I served in the Army from 1996 to 2004. During that time, we were allowed by regulation to wear religious jewelry, as long as it was within regulations. For example, I could wear a chain with a cross on it. But, it must be tucked into my shirt while in uniform.
Only during religious services were service members able to wear religious attire on the outside of their uniform. We were not permitted to wear religious headgear as part of our duty uniform, with the exception of chaplains.
Males were not allowed to grow facial hair aside from a mustache, which was required to be groomed. Beards were allowed only for medical reasons and were to be trimmed to a specific length and could not be shaped.
Here is a photo from the 2002 version of the Army Regulation 670-1 that shows the only acceptable facial hair.
Here is the screenshot from the 2021 iteration of that same regulation.
Also included now in the section of religious accommodations:
Understand, this is not to point out that these accommodations should not be made. In fact, it actually is pointed out to underscore the hypocrisy of the branches for making religious accommodations in one instance, but not others.
And yes, I am completely aware that a beard and a vaccination are not the same thing. But accommodating a service member’s deeply held belief based on personal religious convictions should be the same across the board. There should never an “a la carte” approach.
Obviously, there must be checks and balances in place to keep people from abusing the system. The reason for accommodation must be verifiable. A Christian cannot simply seek an religious exemption because they want to wear a beard just because Jesus had a beard.
But, it could be argued that there are numerous passages in the Bible that would allow a Christian a legitimate argument against the vaccine on religious belief grounds. The approving authority doesn’t have to hold the same belief in order to grant that accommodation.
Army Regulation 600-20 (dated 24 July 2020) paragraph 5-6 states:
“The Army places a high value on the rights of its Soldiers to observe tenets of their respective religions or to observe no religion at all; while protecting the civil liberties of its personnel to the greatest extent possible, consistent
with its military requirements.”
Religious accommodations fall under one of five categories, at least for the Army: worship practices, dietary practices, medical care, wear and appearance of uniforms, and personal appearance/grooming.
Immunizations fall under the category of medical care.
“Some religious practices conflict with normal Army medical procedures. These practices include beliefs in self-care, and prohibitions against immunizations, blood transfusions, or surgery.
Accommodations concerning medical care always require coordination between unit commander and appropriate healthcare provider…TSG is the decision authority for immunization exemptions and appeals concerning disapproved religious accommodations for other medical practices. (pages 57-58)”
The TSG alluded to in the above paragraph is the Surgeon General.
You read that correctly.

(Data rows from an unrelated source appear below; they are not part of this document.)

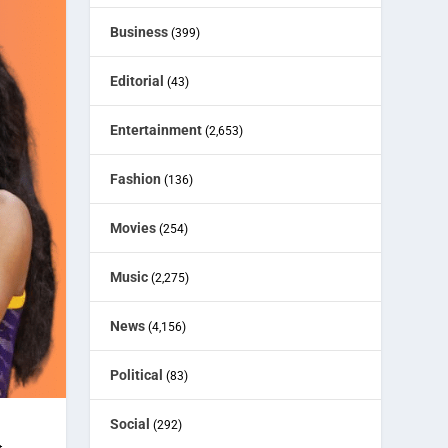
Business
(399)
Editorial
(43)
Entertainment
(2,653)
Fashion
(136)
Movies
(254)
Music
(2,275)
News
(4,156)
Political
(83)
Social
(292)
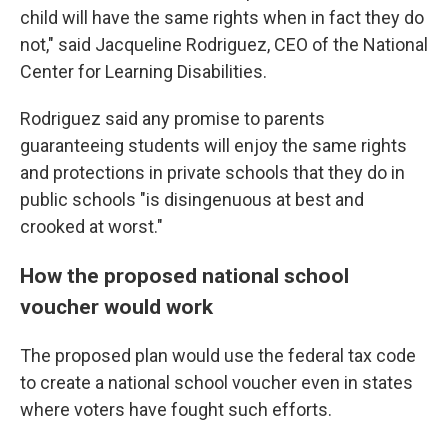
child will have the same rights when in fact they do
not," said Jacqueline Rodriguez, CEO of the National
Center for Learning Disabilities.
Rodriguez said any promise to parents
guaranteeing students will enjoy the same rights
and protections in private schools that they do in
public schools "is disingenuous at best and
crooked at worst."
How the proposed national school
voucher would work
The proposed plan would use the federal tax code
to create a national school voucher even in states
where voters have fought such efforts.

The Army’s Surgeon General, Lt. General R. Scott Dingle is the approving (or more realistically, the denying) authority for any and all exemption requests.
But there are numerous steps that a requestor must go through before his office sees it.

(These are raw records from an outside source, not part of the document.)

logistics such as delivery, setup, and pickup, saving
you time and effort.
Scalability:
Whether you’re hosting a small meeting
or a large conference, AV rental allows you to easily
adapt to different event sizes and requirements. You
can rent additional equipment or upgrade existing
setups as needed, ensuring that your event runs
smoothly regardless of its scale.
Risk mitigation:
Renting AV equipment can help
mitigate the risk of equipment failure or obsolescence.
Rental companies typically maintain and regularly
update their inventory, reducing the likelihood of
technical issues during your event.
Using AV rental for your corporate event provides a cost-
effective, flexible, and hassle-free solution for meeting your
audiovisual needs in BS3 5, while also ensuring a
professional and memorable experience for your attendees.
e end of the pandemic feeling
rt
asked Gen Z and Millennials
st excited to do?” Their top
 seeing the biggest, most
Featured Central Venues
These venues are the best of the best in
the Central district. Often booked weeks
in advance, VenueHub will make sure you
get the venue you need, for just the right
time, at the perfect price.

According to the Army Times:
“First, unit chaplains must interview requesters and ‘provide a memorandum that summarizes this interview and addresses the religious basis and sincerity of the Soldier’s request.’ In addition to the religious sincerity interview, ‘a licensed healthcare provider’ must counsel religious objectors as well.

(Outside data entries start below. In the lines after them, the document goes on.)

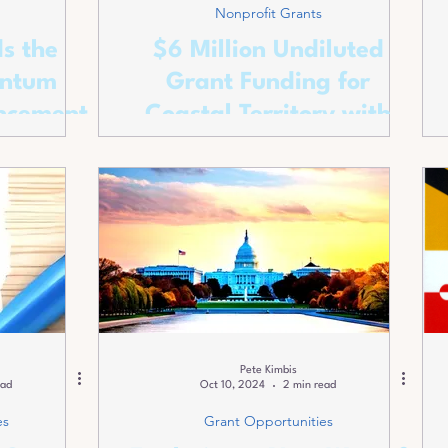
Nonprofit Grants
s the
$6 Million Undiluted
antum
Grant Funding for
ncement
Coastal Territory with
Red and Blue Appeal.
Pete Kimbis
ead
Oct 10, 2024
2 min read
es
Grant Opportunities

Finally, the soldier’s ‘immediate commander’ must sit down with them and explain ‘that noncompliance with immunization requirements may adversely impact deployability, assignment, or international travel, and that the exemption may be revoked under imminent risk conditions.”
In other words, you may apply for an exemption, but the Army will do everything to convince you that your deeply-held religious beliefs are not worth our time and trouble and they will make your career a living hell.